In spite of an uptick in cases, “it is unlikely monkeypox will affect the return to in-person classes in the fall, since it remains an extremely rare diagnosis,” explained Kimberly Hawkins, CSUEB’s News and Media Manager.

Additionally, it is unlikely that the virus will force universities to return to remote instruction this Fall. The California Department of Public Health described the risk of monkeypox as, “very low, based on the information available.”

Dr. Arnab Mukherjea, Chair & Associate Professor of CSUEB’s Department of Public Health echoes Hawkins, corroborating that, “As opposed to COVID-19, monkeypox is a rare infectious disease and its level of contagiousness is far less than many other transmissible conditions for which we don’t restrict in-person gatherings (either in the past or in current times).”
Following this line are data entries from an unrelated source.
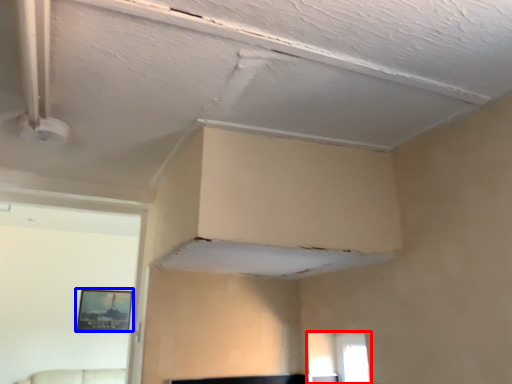 Question: Which object appears farthest to the camera in this image, window (highlighted by a red box) or picture frame (highlighted by a blue box)?

Choices:
 (A) window
 (B) picture frame

Answer: (B) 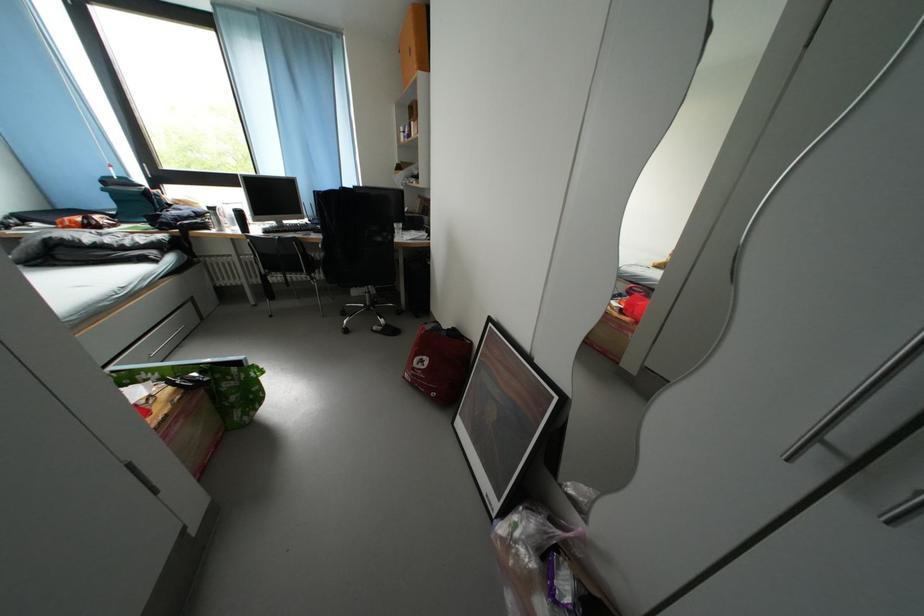 Describe the element at coordinates (358, 248) in the screenshot. I see `the chair armrest` at that location. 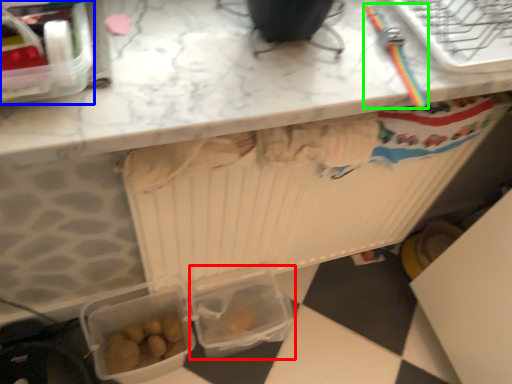 Question: Estimate the real-world distances between objects in this image. Which object is farther from lunch box (highlighted by a red box), lunch box (highlighted by a blue box) or tool (highlighted by a green box)?

Choices:
 (A) lunch box
 (B) tool

Answer: (A) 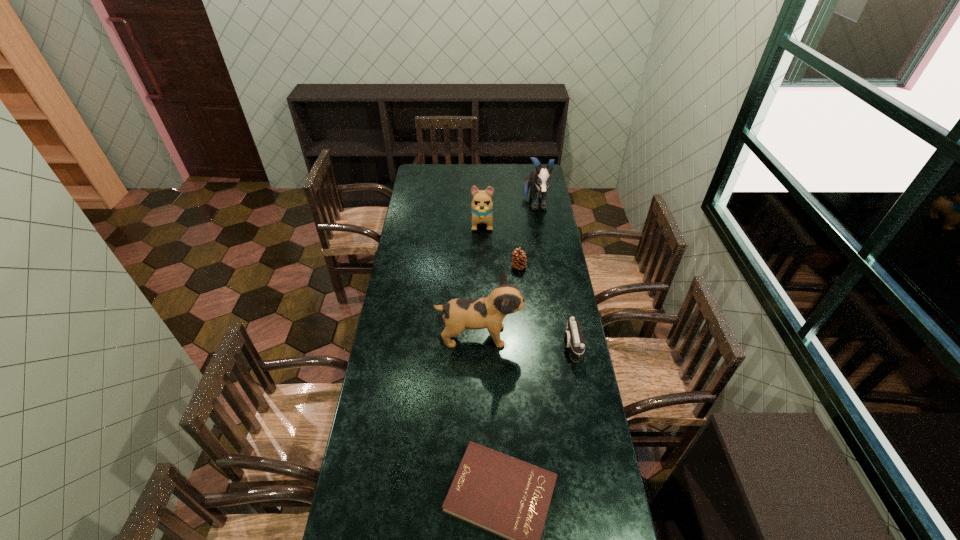 This screenshot has width=960, height=540. I want to click on free area in between the third tallest object and the camera, so click(527, 284).

Image resolution: width=960 pixels, height=540 pixels. What are the coordinates of `free space between the camera and the nearest puppy` in the screenshot? It's located at (525, 341).

Locate which object is the closest to the rightmost puppy. Please provide its 2D coordinates. Your answer should be formatted as a tuple, i.e. [(x, y)], where the tuple contains the x and y coordinates of a point satisfying the conditions above.

[(482, 206)]

Where is `the fifth closest object to the third farthest object`? The width and height of the screenshot is (960, 540). the fifth closest object to the third farthest object is located at coordinates (501, 494).

Choose which puppy is the second nearest neighbor to the rightmost puppy. Please provide its 2D coordinates. Your answer should be formatted as a tuple, i.e. [(x, y)], where the tuple contains the x and y coordinates of a point satisfying the conditions above.

[(459, 314)]

Identify which puppy is the third closest to the hardback book. Please provide its 2D coordinates. Your answer should be formatted as a tuple, i.e. [(x, y)], where the tuple contains the x and y coordinates of a point satisfying the conditions above.

[(539, 179)]

This screenshot has width=960, height=540. Find the location of `free point that satisfies the following two spatial constraints: 1. on the front side of the fourth nearest object; 2. at the face of the nearest puppy`. free point that satisfies the following two spatial constraints: 1. on the front side of the fourth nearest object; 2. at the face of the nearest puppy is located at coordinates (525, 336).

At what (x,y) coordinates should I click in order to perform the action: click on vacant space that satisfies the following two spatial constraints: 1. on the front-facing side of the rightmost puppy; 2. at the face of the nearest puppy. Please return your answer as a coordinate pair (x, y). The height and width of the screenshot is (540, 960). Looking at the image, I should click on (556, 336). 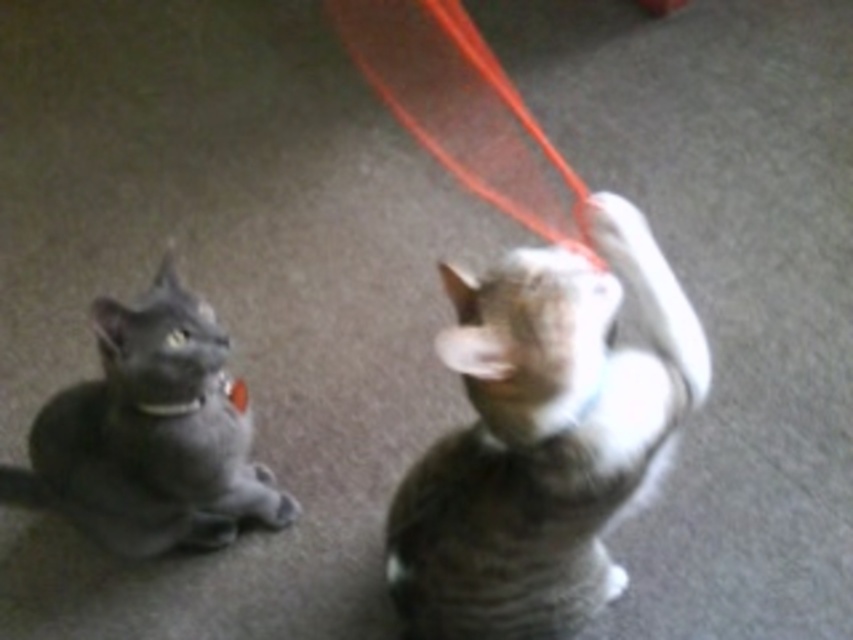 Is point (637, 272) behind point (32, 499)?

No, it is not.

Between point (401, 605) and point (173, 298), which one is positioned in front?

Point (173, 298) is more forward.

Where is `striped fur cat at center`? striped fur cat at center is located at coordinates (543, 436).

Can you confirm if striped fur cat at center is positioned below red string at upper center?

Yes.

Does striped fur cat at center have a larger size compared to red string at upper center?

Correct, striped fur cat at center is larger in size than red string at upper center.

The width and height of the screenshot is (853, 640). I want to click on striped fur cat at center, so click(543, 436).

Between matte gray cat at left and red string at upper center, which one is positioned higher?

Positioned higher is red string at upper center.

Between point (165, 332) and point (424, 147), which one is positioned behind?

Point (424, 147)

This screenshot has width=853, height=640. What are the coordinates of `matte gray cat at left` in the screenshot? It's located at (152, 433). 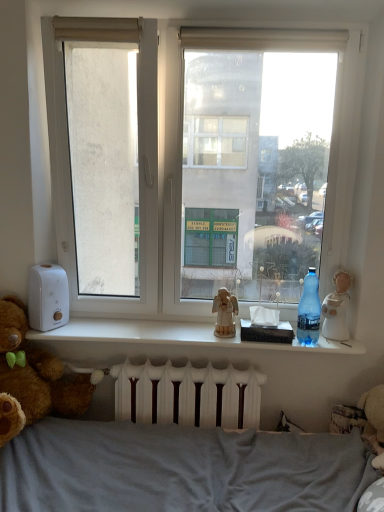 You are a GUI agent. You are given a task and a screenshot of the screen. Output one action in this format:
    pyautogui.click(x=<x>, y=<y>)
    Task: Click on the free space above transparent glass window at center (from a real-world perspective)
    Image resolution: width=384 pixels, height=512 pixels.
    Given the screenshot: What is the action you would take?
    pyautogui.click(x=206, y=9) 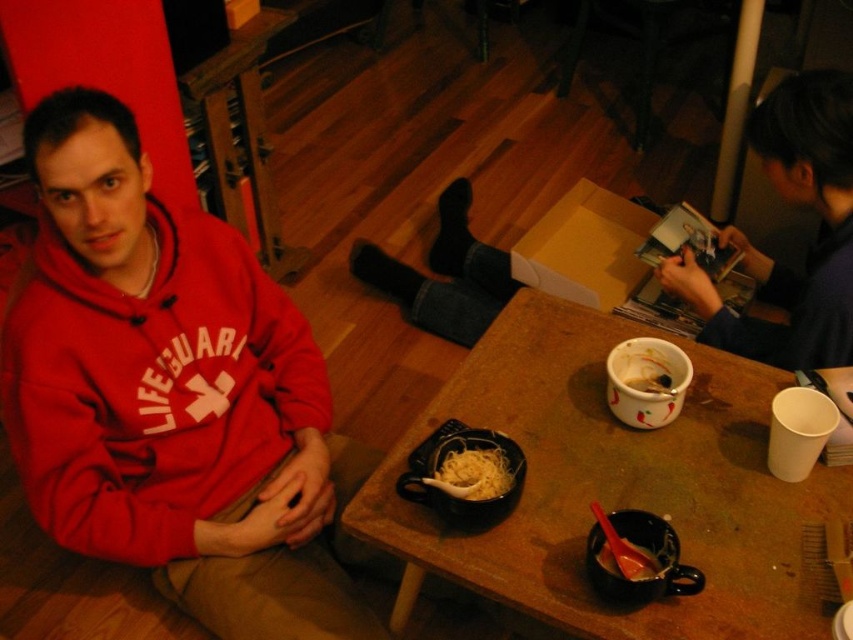 You are a guest at this gathering and want to choose a container to hold your drink. Considering the items on the table, which one is bigger between the matte black mug with spoon at lower center and the yellow noodle at center?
Further, Dr. Mukherjea discussed the nature of monkeypox and why the disease is a rare diagnosis: “Monkeypox is understood to be a virus, which requires very close physical contact for transmission, mainly because it is spread through large droplets which cannot travel very far and need to enter the host’s body through an accessible portal (e.g. sores and cuts).”

Dr. Mukherjea’s statements suggest that students will be safe returning to in-person classes on campus. “I don’t envision any restrictions being placed for monkeypox that otherwise would not exist for COVID. Of course, if numbers spike, the situation could change, but nothing suggests that monkeypox will be remotely close to the epidemic that COVID was and continues to be,” Dr. Mukherjea concluded.

What does this mean for CSUEB? Students will likely return to campus for the upcoming fall semester, albeit not without some minor modifications that we have all gotten used to. Don’t toss that mask in the trash just yet.